Open In Colab

9.4 Bayesian Inference for Normal Distribution#

Normal Distribution with Unknown Mean#

Setup#

Data: (x_1, \ldots, x_n \sim N(\mu, \sigma^2)) where (\sigma^2) is known

Goal: Infer (\mu)

Prior#

Conjugate prior: (\mu \sim N(\mu_0, \sigma_0^2))

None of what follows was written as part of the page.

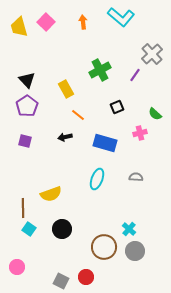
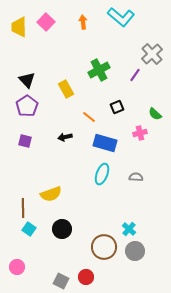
yellow trapezoid: rotated 15 degrees clockwise
green cross: moved 1 px left
orange line: moved 11 px right, 2 px down
cyan ellipse: moved 5 px right, 5 px up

This represents our belief about (\mu) before seeing data.

Likelihood#

For a single observation: $\( p(x \mid \mu) = \frac{1}{\sqrt{2\pi\sigma^2}}\exp\left(-\frac{(x-\mu)^2}{2\sigma^2}\right) \)$

For n observations: $\( p(x_1, \ldots, x_n \mid \mu) \propto \exp\left(-\frac{1}{2\sigma^2}\sum_{i=1}^{n}(x_i - \mu)^2\right) \)$

Posterior Derivation#

Applying Bayes’ theorem: $\( p(\mu \mid x_1, \ldots, x_n) \propto p(x_1, \ldots, x_n \mid \mu) \cdot p(\mu) \)$

\[ \propto \exp\left(-\frac{1}{2\sigma^2}\sum_{i=1}^{n}(x_i - \mu)^2\right) \cdot \exp\left(-\frac{(\mu - \mu_0)^2}{2\sigma_0^2}\right) \]

Completing the square (algebra omitted), we get:

Posterior: (\mu \mid x_1, \ldots, x_n \sim N(\mu_n, \sigma_n^2))

where:

\[ \sigma_n^2 = \frac{1}{\frac{1}{\sigma_0^2} + \frac{n}{\sigma^2}} \]
\[ \mu_n = \sigma_n^2 \left(\frac{\mu_0}{\sigma_0^2} + \frac{n\bar{x}}{\sigma^2}\right) \]

Precision Form (Cleaner)#

Define precision (\tau = 1/\sigma^2):

\[ \tau_n = \tau_0 + n\tau \quad \text{(precisions add!)} \]
\[ \mu_n = \frac{\tau_0 \mu_0 + n\tau\bar{x}}{\tau_n} \]

The posterior mean is a precision-weighted average of prior mean and sample mean.

Python Implementation#

import numpy as np
import matplotlib.pyplot as plt
from scipy import stats

np.random.seed(42)

# True parameters (unknown to the model)
true_mu = 10
true_sigma = 2

# Generate data
n_samples = [1, 5, 10, 20, 50]
all_data = np.random.normal(true_mu, true_sigma, max(n_samples))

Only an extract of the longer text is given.